Aspirasi yang sudah masuk melalui judul kegiatan dan tititk-titik yang dititipkan di OPD, lanjut Sururi, biasanya langsung dikondisikan melalui kontraktor untuk berkomunikasi dengan OPD terkait.

"Sejumlah penyedia jasa juga mengakui bahwa pimpinan dan anggota dewan yang memiliki aspirasi biasanya dijual dan minta uang muka lebih awal pascapembahasan sudah disetujui bersama," ujarnya.
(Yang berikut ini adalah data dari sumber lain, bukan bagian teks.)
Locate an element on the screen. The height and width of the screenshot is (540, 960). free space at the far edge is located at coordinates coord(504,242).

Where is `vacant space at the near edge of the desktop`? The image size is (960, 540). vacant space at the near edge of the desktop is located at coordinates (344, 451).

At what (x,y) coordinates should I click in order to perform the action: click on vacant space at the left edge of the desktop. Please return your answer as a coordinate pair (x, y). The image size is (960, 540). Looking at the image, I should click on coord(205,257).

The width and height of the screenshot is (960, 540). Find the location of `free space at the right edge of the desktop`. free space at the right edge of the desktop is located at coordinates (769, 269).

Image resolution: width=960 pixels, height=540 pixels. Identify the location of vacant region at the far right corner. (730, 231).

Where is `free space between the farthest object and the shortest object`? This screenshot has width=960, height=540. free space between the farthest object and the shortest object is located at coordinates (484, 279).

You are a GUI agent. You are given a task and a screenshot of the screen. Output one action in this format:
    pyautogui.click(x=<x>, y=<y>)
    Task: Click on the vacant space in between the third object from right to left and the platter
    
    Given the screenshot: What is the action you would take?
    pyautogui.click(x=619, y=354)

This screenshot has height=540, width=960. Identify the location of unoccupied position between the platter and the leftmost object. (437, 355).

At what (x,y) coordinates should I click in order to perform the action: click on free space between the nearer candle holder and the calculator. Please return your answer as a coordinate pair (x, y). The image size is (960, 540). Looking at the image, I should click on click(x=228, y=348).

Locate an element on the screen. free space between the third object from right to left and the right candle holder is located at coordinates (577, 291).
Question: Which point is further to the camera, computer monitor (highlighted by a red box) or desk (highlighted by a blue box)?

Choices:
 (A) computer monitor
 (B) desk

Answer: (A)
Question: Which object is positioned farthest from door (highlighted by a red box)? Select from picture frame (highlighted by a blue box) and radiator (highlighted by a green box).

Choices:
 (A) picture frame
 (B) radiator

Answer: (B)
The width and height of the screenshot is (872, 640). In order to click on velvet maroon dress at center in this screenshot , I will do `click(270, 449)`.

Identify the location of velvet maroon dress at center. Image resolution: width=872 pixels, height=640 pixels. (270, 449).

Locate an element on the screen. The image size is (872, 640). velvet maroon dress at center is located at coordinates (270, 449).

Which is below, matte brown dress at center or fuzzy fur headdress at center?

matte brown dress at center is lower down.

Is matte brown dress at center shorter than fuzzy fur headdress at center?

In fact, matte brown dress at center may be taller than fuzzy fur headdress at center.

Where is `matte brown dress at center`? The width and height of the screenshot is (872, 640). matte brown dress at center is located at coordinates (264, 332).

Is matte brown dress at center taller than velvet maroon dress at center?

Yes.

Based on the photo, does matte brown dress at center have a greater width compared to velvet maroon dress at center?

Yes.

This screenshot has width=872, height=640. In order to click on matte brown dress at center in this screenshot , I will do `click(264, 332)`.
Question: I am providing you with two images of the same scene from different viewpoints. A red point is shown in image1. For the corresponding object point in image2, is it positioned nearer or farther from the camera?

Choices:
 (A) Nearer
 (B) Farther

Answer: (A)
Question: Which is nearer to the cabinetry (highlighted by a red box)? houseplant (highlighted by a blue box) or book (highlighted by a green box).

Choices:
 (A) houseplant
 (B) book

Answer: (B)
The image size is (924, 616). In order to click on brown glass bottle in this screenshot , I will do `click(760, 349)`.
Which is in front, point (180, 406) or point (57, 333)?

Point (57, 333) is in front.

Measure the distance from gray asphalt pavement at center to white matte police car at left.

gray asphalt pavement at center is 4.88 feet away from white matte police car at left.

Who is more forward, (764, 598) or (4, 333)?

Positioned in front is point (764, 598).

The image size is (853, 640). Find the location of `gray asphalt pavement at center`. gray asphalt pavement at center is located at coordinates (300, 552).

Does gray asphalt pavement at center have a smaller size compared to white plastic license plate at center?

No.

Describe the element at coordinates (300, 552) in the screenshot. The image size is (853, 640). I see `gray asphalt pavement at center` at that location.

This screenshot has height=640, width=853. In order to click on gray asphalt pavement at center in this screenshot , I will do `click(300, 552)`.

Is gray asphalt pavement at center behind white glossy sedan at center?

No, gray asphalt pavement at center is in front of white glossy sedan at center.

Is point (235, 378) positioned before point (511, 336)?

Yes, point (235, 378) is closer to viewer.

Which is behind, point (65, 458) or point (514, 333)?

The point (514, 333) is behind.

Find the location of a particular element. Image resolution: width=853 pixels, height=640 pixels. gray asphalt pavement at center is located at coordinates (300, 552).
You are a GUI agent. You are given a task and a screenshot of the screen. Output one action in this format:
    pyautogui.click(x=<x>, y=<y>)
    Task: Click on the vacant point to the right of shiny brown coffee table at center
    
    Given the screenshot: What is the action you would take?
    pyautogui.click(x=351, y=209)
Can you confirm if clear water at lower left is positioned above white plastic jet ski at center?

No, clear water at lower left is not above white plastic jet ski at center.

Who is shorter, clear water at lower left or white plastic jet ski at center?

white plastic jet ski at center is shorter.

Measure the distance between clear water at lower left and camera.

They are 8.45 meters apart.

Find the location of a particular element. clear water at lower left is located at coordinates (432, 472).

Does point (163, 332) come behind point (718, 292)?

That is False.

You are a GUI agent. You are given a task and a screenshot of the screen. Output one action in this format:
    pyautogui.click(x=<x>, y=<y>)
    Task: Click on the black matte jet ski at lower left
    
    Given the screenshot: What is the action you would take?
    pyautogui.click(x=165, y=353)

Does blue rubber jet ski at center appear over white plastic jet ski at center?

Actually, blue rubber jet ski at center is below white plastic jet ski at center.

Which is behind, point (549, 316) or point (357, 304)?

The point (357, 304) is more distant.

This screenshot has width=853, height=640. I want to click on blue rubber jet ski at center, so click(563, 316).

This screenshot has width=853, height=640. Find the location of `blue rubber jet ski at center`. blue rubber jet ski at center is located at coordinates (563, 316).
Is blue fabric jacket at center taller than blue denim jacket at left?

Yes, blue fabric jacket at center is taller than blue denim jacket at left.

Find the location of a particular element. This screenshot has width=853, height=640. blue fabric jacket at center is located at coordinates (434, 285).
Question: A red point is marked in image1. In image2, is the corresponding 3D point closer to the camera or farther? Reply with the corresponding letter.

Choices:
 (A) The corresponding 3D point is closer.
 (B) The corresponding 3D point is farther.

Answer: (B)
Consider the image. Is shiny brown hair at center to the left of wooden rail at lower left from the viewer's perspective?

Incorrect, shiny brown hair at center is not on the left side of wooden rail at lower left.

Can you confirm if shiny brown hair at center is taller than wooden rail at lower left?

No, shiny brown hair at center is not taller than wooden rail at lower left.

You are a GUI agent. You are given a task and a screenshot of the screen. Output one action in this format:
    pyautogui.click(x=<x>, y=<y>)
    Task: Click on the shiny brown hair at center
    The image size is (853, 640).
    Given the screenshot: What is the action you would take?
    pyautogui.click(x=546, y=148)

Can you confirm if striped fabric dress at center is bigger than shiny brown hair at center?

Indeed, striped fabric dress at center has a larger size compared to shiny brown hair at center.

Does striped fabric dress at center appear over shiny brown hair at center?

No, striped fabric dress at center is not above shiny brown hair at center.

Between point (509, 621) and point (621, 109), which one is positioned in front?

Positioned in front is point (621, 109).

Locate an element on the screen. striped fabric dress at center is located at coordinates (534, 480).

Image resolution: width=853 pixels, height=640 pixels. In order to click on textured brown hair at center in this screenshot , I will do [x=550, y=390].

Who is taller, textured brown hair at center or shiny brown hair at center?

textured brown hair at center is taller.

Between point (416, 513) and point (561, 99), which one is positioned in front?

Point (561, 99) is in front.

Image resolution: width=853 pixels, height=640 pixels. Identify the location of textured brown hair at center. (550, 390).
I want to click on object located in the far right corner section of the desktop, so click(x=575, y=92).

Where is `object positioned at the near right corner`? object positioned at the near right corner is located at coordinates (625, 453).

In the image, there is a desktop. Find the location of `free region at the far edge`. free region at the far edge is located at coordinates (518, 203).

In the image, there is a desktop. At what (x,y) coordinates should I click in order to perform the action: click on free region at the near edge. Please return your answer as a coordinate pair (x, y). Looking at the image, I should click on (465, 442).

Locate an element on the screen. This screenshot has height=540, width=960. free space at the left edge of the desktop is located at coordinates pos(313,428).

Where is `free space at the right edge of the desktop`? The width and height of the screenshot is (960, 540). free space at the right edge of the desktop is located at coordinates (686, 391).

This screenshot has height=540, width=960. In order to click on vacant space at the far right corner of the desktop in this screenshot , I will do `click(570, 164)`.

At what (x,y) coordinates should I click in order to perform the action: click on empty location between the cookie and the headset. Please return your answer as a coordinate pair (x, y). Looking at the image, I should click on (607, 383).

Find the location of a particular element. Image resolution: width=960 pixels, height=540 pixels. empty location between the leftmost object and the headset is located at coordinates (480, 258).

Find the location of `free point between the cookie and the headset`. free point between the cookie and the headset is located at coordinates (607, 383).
Ketika ada aspirasi yang dimasukkan dalam pokok-pokok pikiran DPRD dengan menentukan jenis kegiatan judul dan tempat, kata Sururi, dipastikan ada gratifikasi.

Berdasarkan ketentuan yang ada, kata dia, gratifikasi termasuk salah satu bentuk korupsi yang dilakukan oleh penyelenggara pemerintahan atau negara.

"Gratifikasi juga bertentangan dengan Undang-Undang Nomor 31 Tahun 1999, sebagaimana telah diubah dengan UU nomor 20/2001 tentang Pemberantasan Tindak Pidana Korupsi, jo UU nomor 20/2011 tentang Tindak Pidana Korupsi serta UU nomor 28/1999 tentang Penyelenggaraan Pemerintahan yang Bersih dan bebas KKN," ujarnya.

Sudah sepantasnya, kata dia, anggota DPRD yang pendapatannya mencapai puluhan juta rupiah dan eksekutif yang tunjangannya tertinggi di Jateng tidak melakukan tindakan yang dapat merugikan keuangan negara yang dibungkus atas nama aspirasi.

Sementara itu, Kepala Seksi Intel Kejari Kudus Dadan Ahmad Sobari mengungkapkan, aspirasi yang disampaikan oleh KMKB akan diteruskan ke pimpinan yang kebetulan saat ini tidak ada di kantor.

"Dalam mengungkap suatu kasus, tentunya harus didukung bukti yang kuat, termasuk tuntutan dari KMKB tersebut," ujarnya.